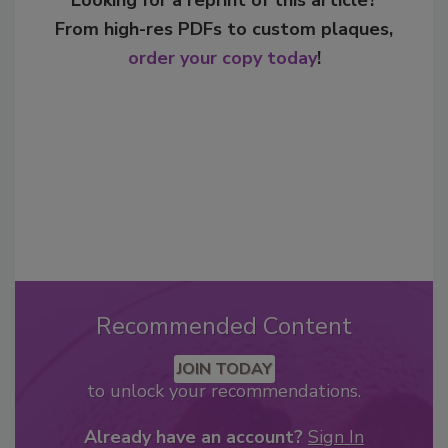
Looking for a reprint of this article?
From high-res PDFs to custom plaques,
order your copy today
!
Recommended Content
JOIN TODAY
to unlock your recommendations.
Already have an account?
Sign In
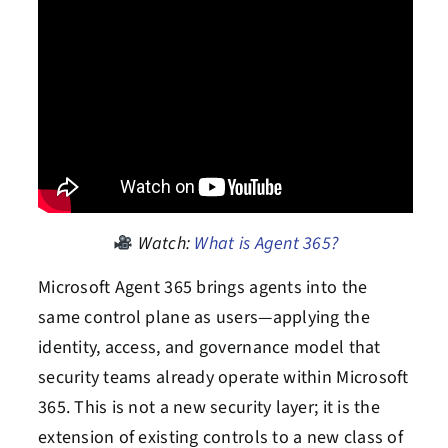
Watch:
What is Agent 365?
Microsoft Agent 365 brings agents into the
same control plane as users—applying the
identity, access, and governance model that
security teams already operate within Microsoft
365. This is not a new security layer; it is the
extension of existing controls to a new class of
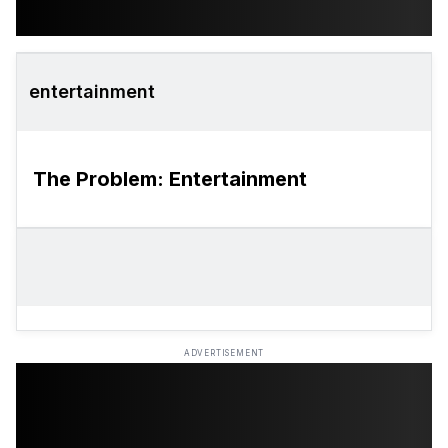
entertainment
The Problem: Entertainment
ADVERTISEMENT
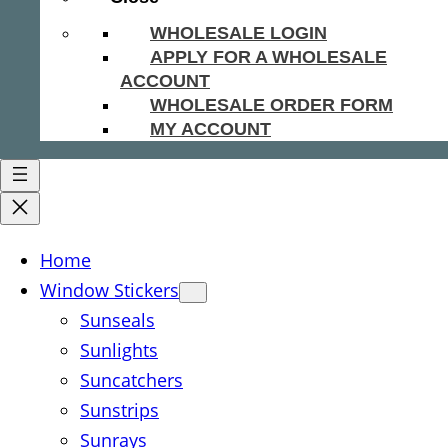
WHOLESALE LOGIN
APPLY FOR A WHOLESALE
ACCOUNT
WHOLESALE ORDER FORM
MY ACCOUNT
Home
Window Stickers
Sunseals
Sunlights
Suncatchers
Sunstrips
Sunrays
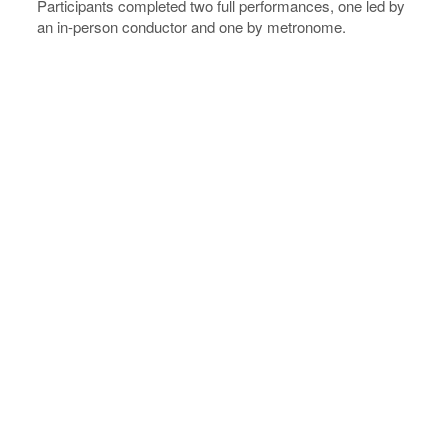
Participants completed two full performances, one led by
an in-person conductor and one by metronome.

━━━━

WHAT YOU HAVE TO DO:
Copy everything in the records above except the pictures, exactly as written.

ANSWER SPACE:
Looking for a reprint of this article?
From high-res PDFs to custom plaques,
order your copy today
!
Recommended Content
JOIN TODAY
to unlock your recommendations.
Already have an account?
Sign In
Watch:
What is Agent 365?
Microsoft Agent 365 brings agents into the
same control plane as users—applying the
identity, access, and governance model that
security teams already operate within Microsoft
365. This is not a new security layer; it is the
extension of existing controls to a new class of
entertainment
The Problem: Entertainment
ADVERTISEMENT
WHOLESALE LOGIN
APPLY FOR A WHOLESALE
ACCOUNT
WHOLESALE ORDER FORM
MY ACCOUNT
Home
Window Stickers
Sunseals
Sunlights
Suncatchers
Sunstrips
Sunrays
Participants completed two full performances, one led by
an in-person conductor and one by metronome.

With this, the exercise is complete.